Time Out Reviews The Auld Shillelagh
A pub for 130 years and a listed building for the last quarter century, the Shillelagh was always a place for the serious drinker. It still is. A refurb inside and out has done wonders for the once-grubby, still-skinny room, extending it at the back and opening up a beer garden beyond.
More of a surprise is the entertainment here: the Sinatra-themed Frank’s Happy Hours nights have bitten the dust, but Peel Me a Grape on Sundays has plugged the gap nicely with an eclectic mix of music and film. This is still an Irish pub, though, and the demanding locals and pint-proud bartenders continue to ensure that the Guinness is nothing short of exceptional.
Time Out London
Frank Sinatra Nights – Review
Frank’s fans will be doing it their way.
FRANK Sinatra is back, again! His Stretch Limo will be parked in Stoke Newington Church Street this Monday.
Frank’s Firework Party is the culmination of a weekend of celebrations to mark The Auld Shillelagh’s 10th birthday. Proprietors Aonghus and Tomás will be serving dry Martinis and showing period films for this special edition of their regular slot, Frank’s Happy Hours. The celebrations get under way tomorrow (Friday) with a performance by unusual Irish group, The Other Brothers.This will be followed on Saturday by Peel Me A Grape, a night inspired by the music a woman plays at four o’clock in the morning.

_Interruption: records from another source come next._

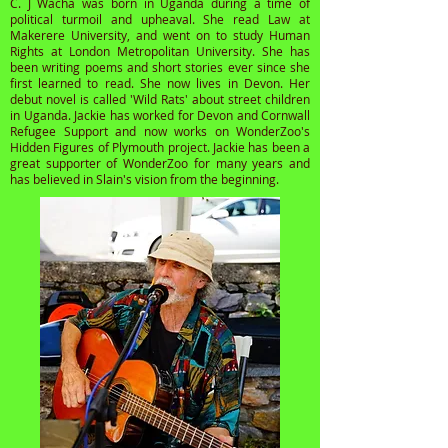
C. J Wacha was born in Uganda during a time of
political turmoil and upheaval. She read Law at
Makerere University, and went on to study Human
Rights at London Metropolitan University. She has
been writing poems and short stories ever since she
first learned to read. She now lives in Devon. Her
debut novel is called 'Wild Rats' about street children
in Uganda. Jackie has worked for Devon and Cornwall
Refugee Support and now works on WonderZoo's
Hidden Figures of Plymouth project. Jackie has been a
great supporter of WonderZoo for many years and
has believed in Slain's vision from the beginning.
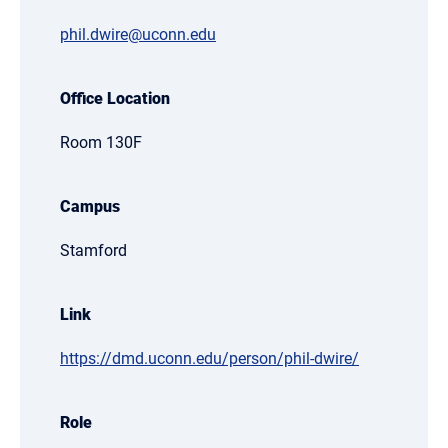
phil.dwire@uconn.edu
Office Location
Room 130F
Campus
Stamford
Link
https://dmd.uconn.edu/person/phil-dwire/
Role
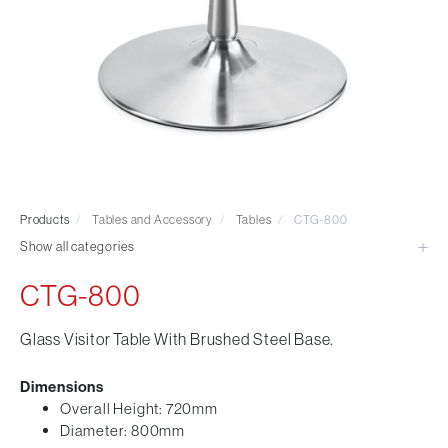
Visitor & Conference
Educational
Leisure and Cafe
Laboratory Chair & Stools
Tables and Accessory
Desktop Screens
Freestanding & Linking Screens
Optional Extras
Products
/
Tables and Accessory
/
Tables
/
CTG-800
Show all categories
CTG-800
Glass Visitor Table With Brushed Steel Base.
Dimensions
Overall Height: 720mm
Diameter: 800mm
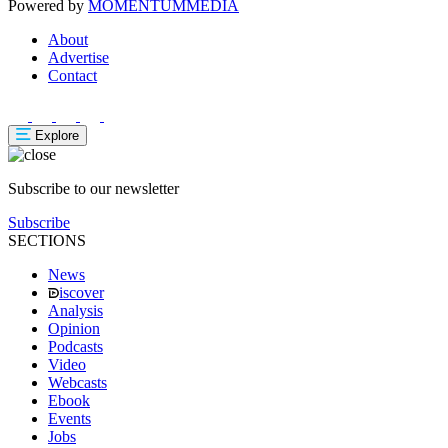
Powered by
MOMENTUM
MEDIA
About
Advertise
Contact
Explore
Subscribe to our newsletter
Subscribe
SECTIONS
News
iscover
Analysis
Opinion
Podcasts
Video
Webcasts
Ebook
Events
Jobs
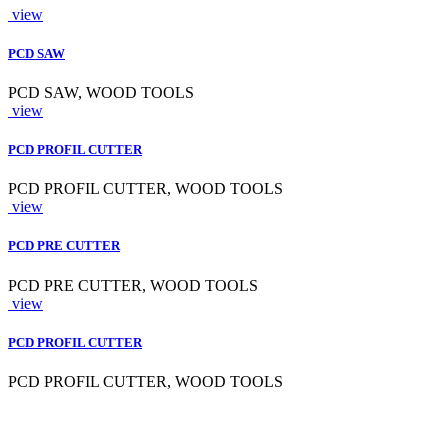
view
PCD SAW
PCD SAW, WOOD TOOLS
view
PCD PROFIL CUTTER
PCD PROFIL CUTTER, WOOD TOOLS
view
PCD PRE CUTTER
PCD PRE CUTTER, WOOD TOOLS
view
PCD PROFIL CUTTER
PCD PROFIL CUTTER, WOOD TOOLS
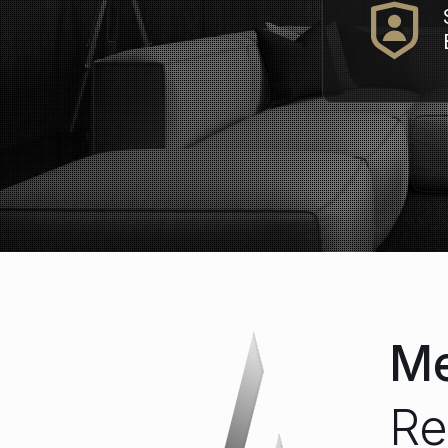
Me
Re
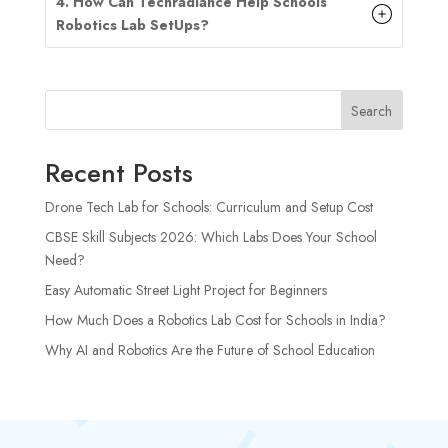
4. How Can Techradiance Help Schools
Robotics Lab
SetUp
s?
Search
Recent Posts
Drone Tech Lab for Schools: Curriculum and Setup Cost
CBSE Skill Subjects 2026: Which Labs Does Your School
Need?
Easy Automatic Street Light Project for Beginners
How Much Does a Robotics Lab Cost for Schools in India?
Why AI and Robotics Are the Future of School Education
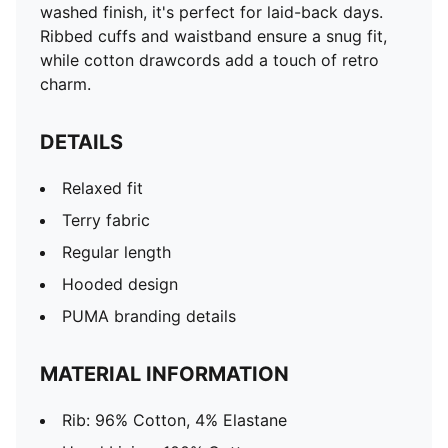
washed finish, it's perfect for laid-back days.
Ribbed cuffs and waistband ensure a snug fit,
while cotton drawcords add a touch of retro
charm.
DETAILS
Relaxed fit
Terry fabric
Regular length
Hooded design
PUMA branding details
MATERIAL INFORMATION
Rib: 96% Cotton, 4% Elastane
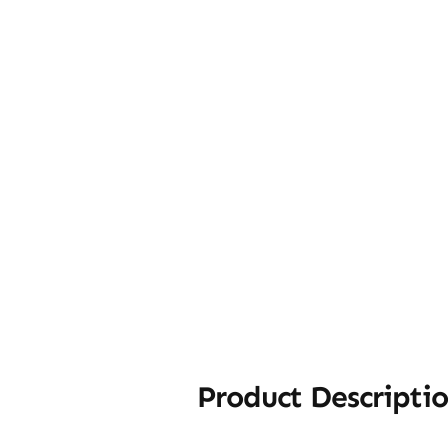
Product Descripti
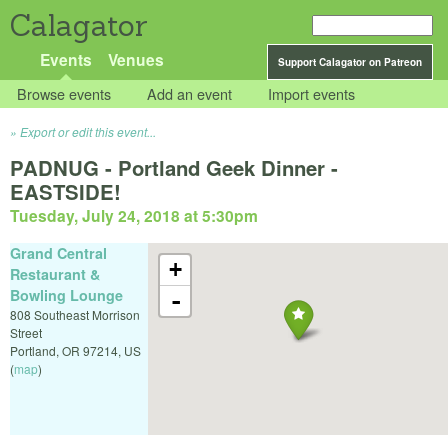
Calagator
Events
Venues
Support Calagator on Patreon
Browse events
Add an event
Import events
Export or edit this event...
PADNUG - Portland Geek Dinner -
EASTSIDE!
Tuesday, July 24, 2018 at 5:30pm
Grand Central
+
Restaurant &
Bowling Lounge
-
808 Southeast Morrison
Street
Portland
,
OR
97214
,
US
(
map
)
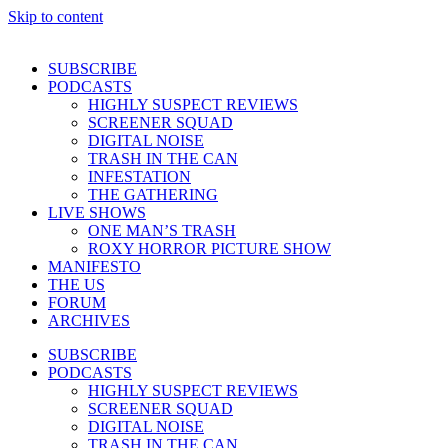
Skip to content
SUBSCRIBE
PODCASTS
HIGHLY SUSPECT REVIEWS
SCREENER SQUAD
DIGITAL NOISE
TRASH IN THE CAN
INFESTATION
THE GATHERING
LIVE SHOWS
ONE MAN’S TRASH
ROXY HORROR PICTURE SHOW
MANIFESTO
THE US
FORUM
ARCHIVES
SUBSCRIBE
PODCASTS
HIGHLY SUSPECT REVIEWS
SCREENER SQUAD
DIGITAL NOISE
TRASH IN THE CAN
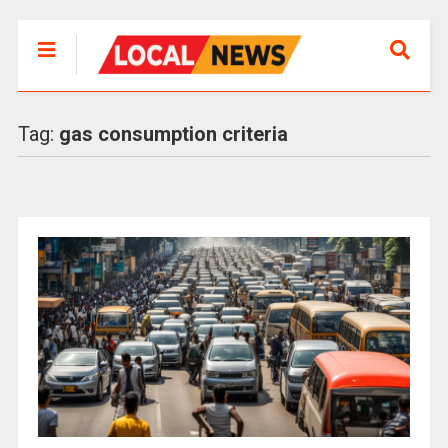
Tag:
gas consumption criteria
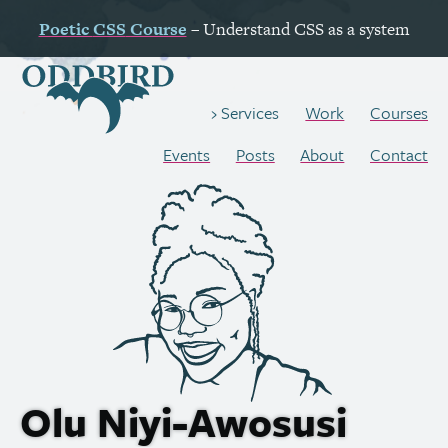
Poetic
CSS
Course
– Understand
CSS
as a system
Work
Courses
Services
Events
Posts
About
Contact
Olu Niyi-Awosusi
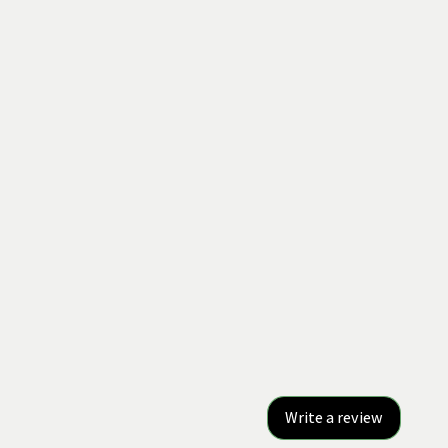
Write a review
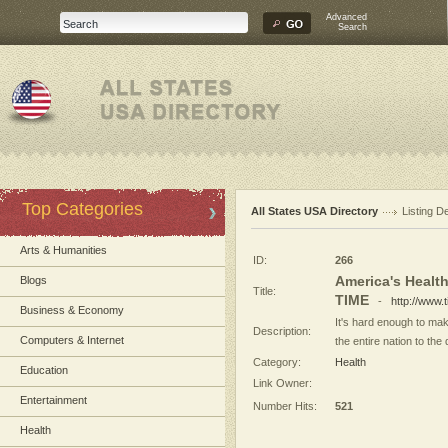
Advanced
Search
Top Categories
All States USA Directory
Listing De
Arts & Humanities
ID:
266
America's Health
Blogs
Title:
TIME
-
http://www.
Business & Economy
It's hard enough to mak
Description:
Computers & Internet
the entire nation to the 
Category:
Health
Education
Link Owner:
Entertainment
Number Hits:
521
Health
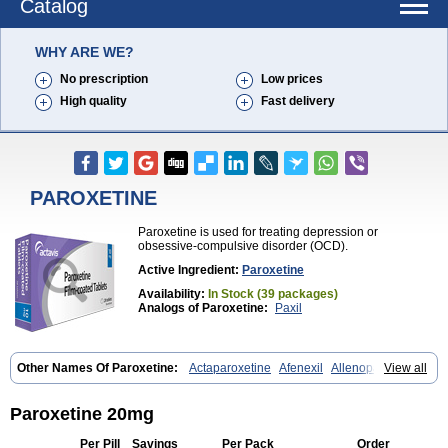
Catalog
WHY ARE WE?
No prescription
Low prices
High quality
Fast delivery
PAROXETINE
Paroxetine is used for treating depression or
obsessive-compulsive disorder (OCD).
Active Ingredient:
Paroxetine
Availability:
In Stock (39 packages)
Analogs of Paroxetine:
Paxil
Other Names Of Paroxetine:
Actaparoxetine
Afenexil
Allenopar
View all
Apodepi
Arketis
Arotin
Aroxat
Bectam
Benepax
Cebrilin
Dapagut
Daparox
Datevan
Denerval
Deparoc
Deprozel
Dropax
Dropaxin
Ennos
Extine
Loxamine
Melev
Meloxat
Meplar
Moxetin
Neurotrox
Paroxetine 20mg
Noprilex
Olane
Optipar
Oxat
Paluxon
Pamax
Pamoxet
Paratonina
Parax
Paretin
Parexat
Parexel
Parocetan
Parogen
Parolex
Per Pill
Savings
Per Pack
Order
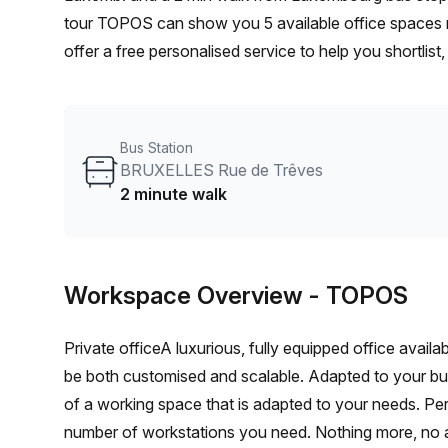
tour TOPOS can show you 5 available office spaces r
offer a free personalised service to help you shortlis
From a 1 person hot desk to an enterprise team of 10
furnished office solution for your team.
Bus Station
BRUXELLES Rue de Trêves
2 minute walk
Workspace Overview
- TOPOS
Private officeA luxurious, fully equipped office avail
be both customised and scalable. Adapted to your b
of a working space that is adapted to your needs. Per
number of workstations you need. Nothing more, no 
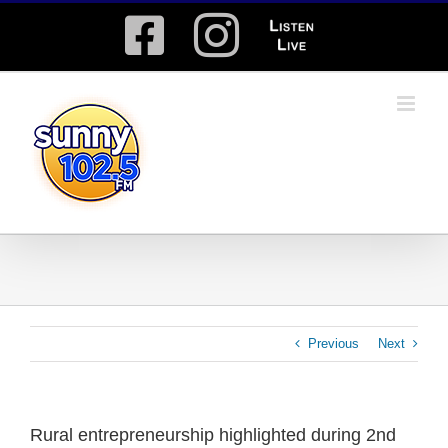
Skip
Facebook
Instagram
Listen
to
content
Live
Previous
Next
Rural entrepreneurship highlighted during 2nd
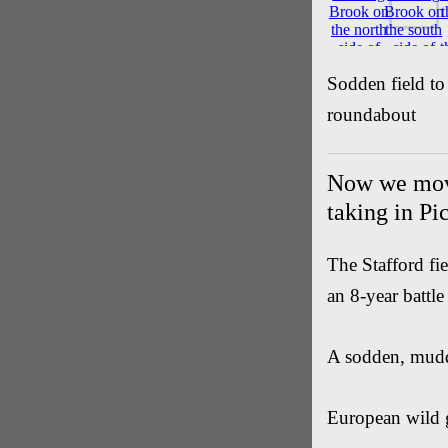
Sodden field to
roundabout
Now we move
taking in Pi
The Stafford fi
an 8-year battle
A sodden, mud
European wild 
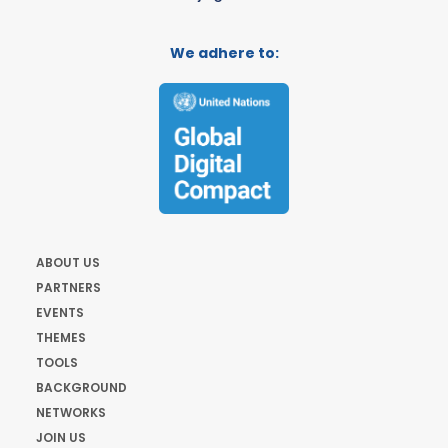
We adhere to:
ABOUT US
PARTNERS
EVENTS
THEMES
TOOLS
BACKGROUND
NETWORKS
JOIN US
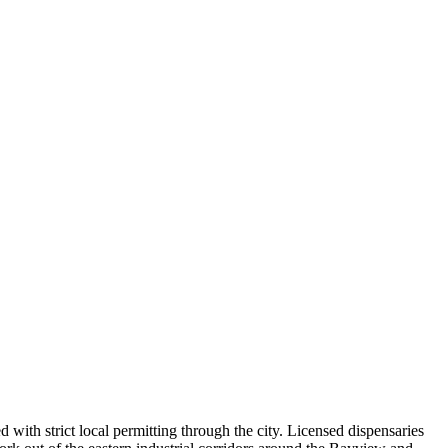
 with strict local permitting through the city. Licensed dispensaries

If you think that sounds like fun, don’t miss The Green Room – an evening for resting actors combining chilled-out tunes with the occasional track from a musical. The bar will be broadcasting the celebrations live over the worldwide web all weekend, and in the heated Moroccan-style garden will be a bottle bar and pizzas provided by the neighbouring Il Bacio Pizzeria. Every evening, films connected to the theme of the night will also be shown from classic Sinatra movies to Withnail and I. Party-goers are invited to arrive early for a chance to travel back in time with drinks at 1991 prices tween 7pm and 8pm.
Hackney Gazette
Ska Bar Review
What N16 magazine said about the SKA Bar Ska – a heady fusion of boogiewoogie blues, R’n’B, calypso, jazz, mento and Rasta-inspired African rhythms – developed into the first truly indigenous Jamaican music in the early 1960s. Its leading proponents were the Skatalites (who were taught to play their instruments in a convent), and this legendary band laid the foundations for rock steady, blue beat and reggae, profoundly influencing such performers as Desmond Dekker, Lee ‘Scratch’ Perry, Toots and the Maytals and Bob Marley.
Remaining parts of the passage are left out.